I nodded my head excitingly, ready to hear my favorite tale.
“Once upon a time, there was a dark and magical place, called Mictlan. Where the lord, Mictlantecuhtli, ruled the underworld. Mictlan consisted of nine terrorizing levels, where souls would get lost for four years. They had to survive and endure some of the most dangerous of challenges. The hound spirit guide, Xolotl, aided them on their journey to the underground god, Mictlantecuhlti, who controlled even the most evil of spirits, making sure they never harmed his people above on Earth.”
My eyes became heavy as Ma’s voice started to drift, as if it was floating in the air like soft silky petals drifting in the wind.
My dreams took me under again as fire and the screams of death plagued my little body. Cries and laughter echoed through the fire.
“Mi linda. (My beautiful girl)” The whispers escaped me and entered my senses again. I could hear hounds barking in the distance and the sound of burning embers. It was suffocating my lungs. But there was something else… the tinge of raw flesh and decay. Then there was that majestic scent of rose petals again. The petals danced around me, putting me back to sleep as the darkness engulfed me. A sweet dark slumber became me, peaceful in the night as I slept once more.

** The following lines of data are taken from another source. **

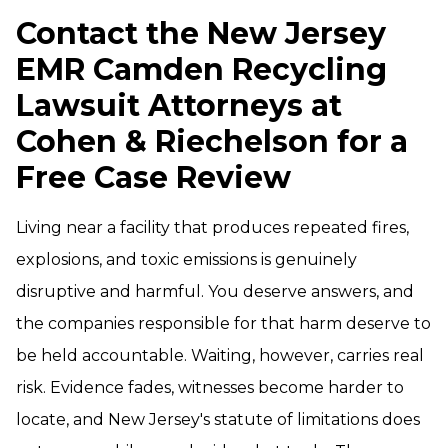
Contact the New Jersey
EMR Camden Recycling
Lawsuit Attorneys at
Cohen & Riechelson for a
Free Case Review
Living near a facility that produces repeated fires,
explosions, and toxic emissions is genuinely
disruptive and harmful. You deserve answers, and
the companies responsible for that harm deserve to
be held accountable. Waiting, however, carries real
risk. Evidence fades, witnesses become harder to
locate, and New Jersey's statute of limitations does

I tried my mightiest to remember the resilient girl in the photos that decorated these worn-out walls. The samefarmhouse walls that built me. I couldn’t sense that brazen girl within me any longer. I glanced at my witchy pointed black hat, with my oversize broom. I could hear the fall leaves making their way across the wood stained barn. It sat right next to Ma’s brick-red shed, still untouched. I watched from the open curtain-laced window, the autumn leaves rolling into the barn, and I closed my eyes, wishing I could go back to simpler times, where feeling alive most days didn’t feel like an omen. I missed even the tiniest of things, about a place I forsake for so long. Things I wish I didn’t take for granted. Like when herbal teas and fictional tales made everything better. I listened to the wind make the leaves dance in the air, as they bestowed me into another distant memory.
“Ma, look! I’m a witch!” I vroomed past her with my broom.

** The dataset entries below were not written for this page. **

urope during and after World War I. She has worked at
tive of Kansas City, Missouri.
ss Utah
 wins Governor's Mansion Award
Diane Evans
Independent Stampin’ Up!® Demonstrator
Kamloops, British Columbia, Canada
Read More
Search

“Faye, don’t you think we should try something new this year?” she sighed at me.
“Por qué (why), Mama?” I asked, spinning around the small kitchen.

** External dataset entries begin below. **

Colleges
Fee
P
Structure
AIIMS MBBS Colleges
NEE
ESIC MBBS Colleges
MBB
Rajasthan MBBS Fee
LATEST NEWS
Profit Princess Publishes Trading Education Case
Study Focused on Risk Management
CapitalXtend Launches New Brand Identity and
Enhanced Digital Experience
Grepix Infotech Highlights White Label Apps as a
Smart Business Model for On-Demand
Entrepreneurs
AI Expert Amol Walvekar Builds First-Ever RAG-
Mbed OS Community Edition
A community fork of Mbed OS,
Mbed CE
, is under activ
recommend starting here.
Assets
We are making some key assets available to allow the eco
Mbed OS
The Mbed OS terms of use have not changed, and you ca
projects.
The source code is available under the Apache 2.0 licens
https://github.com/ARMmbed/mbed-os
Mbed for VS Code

“It’s just, you’ve been a witch four times in a row and there are so many other things you could be,” Ma said, braiding her long, dark curly hair.
“Nothing is cooler than being a witch.” I waved my sassy little finger ‘no’ at her. “Why do you hate them so much?”
I watched as Ma’s face went blank. “What, me? No, it’s not that, Faye. I love brujas (witches), I do.” Her expression was performative.
I straightened my pointy black hat. “Is it because you don’t want to be yelled at again?” I asked, confused.
I noticed my mother’s eyes glossed over as she blew her bangs out of the way. “Listen, Faye, you can’t let a few words bring you down. Especially if they aren’t true. It’s just a bunch of ‘Hocus Pocus’.” Ma smirked, and winked at me as she grabbed her purse and put on her witchy hat, placing it on herlong dark hair. “Time to trick or treat, your primas (cousins) are waiting for us!”
I smiled at the picture of me and my cousins in our witch costumes. Halloween was always our favorite. What wasn’t my favorite, was being harassed by some of the townspeople who would throw candy at us and scream:
“BRUJA!”
“They’re all witches!”
Eventually, as Raquel, Penny, and I got older we started giving in to the role just to freak them out even more.
I remember us being at high school parties and acting like we were hexing people, pointing at them while laughing our asses off. Raquel on the other hand, never grew out of the phase and committed her life to the occult and learning everything about the craft that rang true in our veins. She owned who we were with a sense of pride that I had yet to discover myself.